Cindy LaRue wants to position Arizona as a leader in what could be the biggest growth industry of the 21st century: senior citizens.
In 1996, the first wave of baby boomers turned 50. Approximately 78 million will follow. And with baby boomers considered to be more lifestyle conscious and more likely to relocate than their parents, they have become a financial boon to Sun Belt states.
Mrs. LaRue's job is to woo healthy and wealthy seniors to her state, and from the tiny 15th-floor office at the Arizona Department of Commerce in Phoenix, she tracks leads, analyzes trends, and frets over increasing competition and misperceptions about Arizona.
"There's still the image of Arizona as the Wild West in some people's minds," LaRue says. "We sometimes get people asking if we have electricity and phone service in all of our cities. It's part of our charm, but it's also part of the perception we have to overcome."
Historically, Arizona has been second only to Florida in retirement destinations. But eight years ago, California supplanted Arizona as No. 2, and other Sun Belt states have been gaining ground rapidly. Indeed, seven states have designated seniors as an industry, and competition is growing. Last week, Arizona stepped up the pressure by doubling to $400,000 the money it spends on recruitment. Yet many citizens here are asking if the push is such a good idea.

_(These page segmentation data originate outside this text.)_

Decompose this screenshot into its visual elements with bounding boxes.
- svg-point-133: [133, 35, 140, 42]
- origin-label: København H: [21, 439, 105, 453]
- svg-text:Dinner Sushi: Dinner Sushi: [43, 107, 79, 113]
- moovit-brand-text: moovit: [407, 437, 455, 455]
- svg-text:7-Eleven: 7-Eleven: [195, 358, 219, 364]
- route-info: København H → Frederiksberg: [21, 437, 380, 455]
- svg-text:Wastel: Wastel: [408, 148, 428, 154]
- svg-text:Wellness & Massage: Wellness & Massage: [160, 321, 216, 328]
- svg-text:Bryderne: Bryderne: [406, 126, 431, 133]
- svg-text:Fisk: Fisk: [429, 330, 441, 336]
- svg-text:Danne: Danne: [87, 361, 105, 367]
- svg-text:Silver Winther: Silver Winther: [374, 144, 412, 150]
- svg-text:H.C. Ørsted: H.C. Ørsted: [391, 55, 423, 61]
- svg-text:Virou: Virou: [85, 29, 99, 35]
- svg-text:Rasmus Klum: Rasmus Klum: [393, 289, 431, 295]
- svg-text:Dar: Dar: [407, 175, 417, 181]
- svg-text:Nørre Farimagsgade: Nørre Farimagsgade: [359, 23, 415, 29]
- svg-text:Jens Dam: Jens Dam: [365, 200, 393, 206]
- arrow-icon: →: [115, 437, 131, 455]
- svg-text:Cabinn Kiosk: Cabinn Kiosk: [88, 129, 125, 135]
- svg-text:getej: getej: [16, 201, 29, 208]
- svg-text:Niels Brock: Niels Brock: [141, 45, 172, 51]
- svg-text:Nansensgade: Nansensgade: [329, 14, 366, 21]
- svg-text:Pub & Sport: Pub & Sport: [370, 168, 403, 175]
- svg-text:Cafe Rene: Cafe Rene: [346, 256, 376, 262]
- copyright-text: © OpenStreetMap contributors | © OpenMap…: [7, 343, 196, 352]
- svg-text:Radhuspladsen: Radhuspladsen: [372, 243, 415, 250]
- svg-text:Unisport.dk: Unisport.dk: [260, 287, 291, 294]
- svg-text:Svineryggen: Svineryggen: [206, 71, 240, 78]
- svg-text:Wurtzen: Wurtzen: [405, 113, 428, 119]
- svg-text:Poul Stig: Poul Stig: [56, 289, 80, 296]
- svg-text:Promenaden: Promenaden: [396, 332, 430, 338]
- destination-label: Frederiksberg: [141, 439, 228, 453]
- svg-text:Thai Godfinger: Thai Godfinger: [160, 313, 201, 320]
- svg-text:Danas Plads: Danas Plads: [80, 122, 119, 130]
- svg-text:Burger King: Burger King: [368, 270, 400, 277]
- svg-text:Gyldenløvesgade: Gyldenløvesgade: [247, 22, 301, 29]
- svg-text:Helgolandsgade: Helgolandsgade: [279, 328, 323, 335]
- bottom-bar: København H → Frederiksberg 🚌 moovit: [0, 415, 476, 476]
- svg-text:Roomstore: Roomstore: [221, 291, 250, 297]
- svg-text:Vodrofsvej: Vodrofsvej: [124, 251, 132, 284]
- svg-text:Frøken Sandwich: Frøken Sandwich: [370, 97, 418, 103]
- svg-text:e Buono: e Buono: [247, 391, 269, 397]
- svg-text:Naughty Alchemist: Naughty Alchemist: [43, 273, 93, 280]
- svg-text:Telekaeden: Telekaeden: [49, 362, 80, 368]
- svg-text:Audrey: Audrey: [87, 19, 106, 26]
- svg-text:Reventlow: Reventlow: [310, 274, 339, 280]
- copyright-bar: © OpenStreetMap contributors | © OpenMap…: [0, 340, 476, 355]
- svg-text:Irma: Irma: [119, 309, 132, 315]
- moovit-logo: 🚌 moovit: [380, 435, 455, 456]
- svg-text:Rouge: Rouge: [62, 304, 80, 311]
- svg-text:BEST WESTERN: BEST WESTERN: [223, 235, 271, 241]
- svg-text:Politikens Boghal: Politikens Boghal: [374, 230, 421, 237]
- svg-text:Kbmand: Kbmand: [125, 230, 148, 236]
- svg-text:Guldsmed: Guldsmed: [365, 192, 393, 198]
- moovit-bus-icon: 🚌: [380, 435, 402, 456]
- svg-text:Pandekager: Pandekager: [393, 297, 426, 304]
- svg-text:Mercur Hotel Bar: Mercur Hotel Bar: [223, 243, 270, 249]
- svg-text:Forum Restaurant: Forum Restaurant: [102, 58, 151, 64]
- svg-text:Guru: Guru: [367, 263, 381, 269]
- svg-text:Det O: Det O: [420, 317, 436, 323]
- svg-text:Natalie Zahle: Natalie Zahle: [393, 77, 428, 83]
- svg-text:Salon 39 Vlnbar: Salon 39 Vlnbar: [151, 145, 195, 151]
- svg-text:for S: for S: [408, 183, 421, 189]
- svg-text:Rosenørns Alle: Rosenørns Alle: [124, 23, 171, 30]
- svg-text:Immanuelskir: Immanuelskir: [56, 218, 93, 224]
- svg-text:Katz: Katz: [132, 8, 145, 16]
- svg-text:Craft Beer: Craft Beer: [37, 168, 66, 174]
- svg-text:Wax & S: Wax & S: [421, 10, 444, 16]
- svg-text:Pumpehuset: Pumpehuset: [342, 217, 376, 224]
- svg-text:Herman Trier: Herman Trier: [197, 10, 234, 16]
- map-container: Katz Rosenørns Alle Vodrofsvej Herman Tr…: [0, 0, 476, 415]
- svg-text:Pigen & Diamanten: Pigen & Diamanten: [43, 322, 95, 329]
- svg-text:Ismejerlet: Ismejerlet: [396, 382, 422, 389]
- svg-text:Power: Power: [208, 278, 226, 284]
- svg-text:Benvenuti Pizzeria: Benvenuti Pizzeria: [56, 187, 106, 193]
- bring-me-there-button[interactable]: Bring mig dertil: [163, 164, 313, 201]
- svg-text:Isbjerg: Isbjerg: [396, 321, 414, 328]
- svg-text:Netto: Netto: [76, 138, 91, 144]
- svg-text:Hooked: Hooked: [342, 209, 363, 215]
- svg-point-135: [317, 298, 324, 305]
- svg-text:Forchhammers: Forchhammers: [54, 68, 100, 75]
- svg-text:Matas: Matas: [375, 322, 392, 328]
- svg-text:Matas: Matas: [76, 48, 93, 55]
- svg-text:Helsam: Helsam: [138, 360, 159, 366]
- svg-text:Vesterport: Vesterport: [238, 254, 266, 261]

While seniors bring $307 million each year to the Arizona economy, no one knows what the strains on services such as health care might be. In addition, a funding battle between a school district and retirement community here has illustrated problems between newcomers and longtime residents. They are issues that are dividing communities across Arizona and hint at flash points that could arise elsewhere as baby boomers near retirement.
Arizona established its Office of Senior Living in 1996, when state lawmakers identified seniors as one of the 10 industries most important to Arizona's prosperity in the next century. Since 1989, Alabama, Pennsylvania, Mississippi, Montana, Utah, and Arkansas have also set up recruiting offices to lure seniors.
The competition is fueled primarily by demographics. According to one forecast, the 70 million people age 50 and older account for half the discretionary spending in the United States.
Advocates of senior recruitment say bringing in more seniors is good for a whole host of reasons: Seniors drive less than people under age 55, so they contribute less to air pollution; they don't increase traffic congestion because they travel primarily during off-peak hours; and they have no school-age children to burden crowded school systems. They are quiet, they give time and money to community organizations, and their crime rate is virtually zero.
But perhaps most important, seniors bring money and jobs.
So far, only 46 couples have moved to Arizona as a result of the state's marketing efforts, LaRue says, but they have brought an estimated $1.3 million in annual income, including Social Security benefits and $15 million in assets. They also created an estimated 184 jobs, including service-sector jobs and higher-paying jobs in the health-care professions.
Yet the practice of recruiting seniors is not without its critics.
Participants at a recent forum to discuss state issues raised concerns about the potential long-term strain on social services. Seasonal winter residents already stretch resources at small, rural hospitals, and at times, these hospitals are forced to close all but emergency admissions in response to seasonal demand.
Wary fingers also point to a potential financial crisis in Florida, the state with the highest percentage of seniors. Florida spent $1.3 billion in 1997 on Medicaid - the insurance program that pays health-care costs for poor or indigent seniors. That bill could soar as high as $8.9 billion - roughly half the state's current general revenue budget - by 2010 if current conditions continue.
While LaRue says Arizona's policy of targeting seniors with significant resources should prevent such a crisis here, some people worry that accommodating the influx of new residents will be at the expense of the ones who are already there.
There are other concerns, too. In Sun City West, a middle-class suburb northwest of Phoenix where the streets are filled with golf carts instead of children, retirees recently fought with members of the local school board over local taxation. Some residents of Sun City West complained that they were unfairly subsidizing the Dysart School District - paying three times more than neighbors who aren't in the school district. So a well-organized group called Citizens for Tax Equity launched a bitter fight to de-annex their neighborhood from the poor, largely Hispanic surrounding community.
The move failed, but members of the group later captured four of the five seats on the Dysart school board. Legislation that provides state funding for school construction passed recently and may have made the point moot, but much bitterness remains.
"Everything in Arizona is set up for the resort, for the golf-course set that's going to come in from other states and drop some money," says the Rev. Mitchell Eickmann, the only remaining member of the Dysart school board who is not a resident of Sun City West. "I think the state is not really thinking long term and it is certainly not taking into account the interests of its long-term residents."
Still, proponents say the shift to a community of older citizens is inevitable, and it is best to be prepared. "It's certain Arizona's senior population will double," says LaRue. "The more proactive we are in planning for that, the more we ensure that it is an opportunity rather than a threat."